▶ _WHAT THE TASK ASKS_
Would you show every line from the records that holds "お問い合わせ"?

▶ _THE DATA_
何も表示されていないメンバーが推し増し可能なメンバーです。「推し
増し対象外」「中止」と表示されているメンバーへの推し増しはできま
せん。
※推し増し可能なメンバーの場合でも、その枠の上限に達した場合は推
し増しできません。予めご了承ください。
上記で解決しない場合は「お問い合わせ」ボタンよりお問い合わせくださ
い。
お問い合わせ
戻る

▶ _FINISHED EXERCISE_
上記で解決しない場合は「お問い合わせ」ボタンよりお問い合わせくださ
お問い合わせ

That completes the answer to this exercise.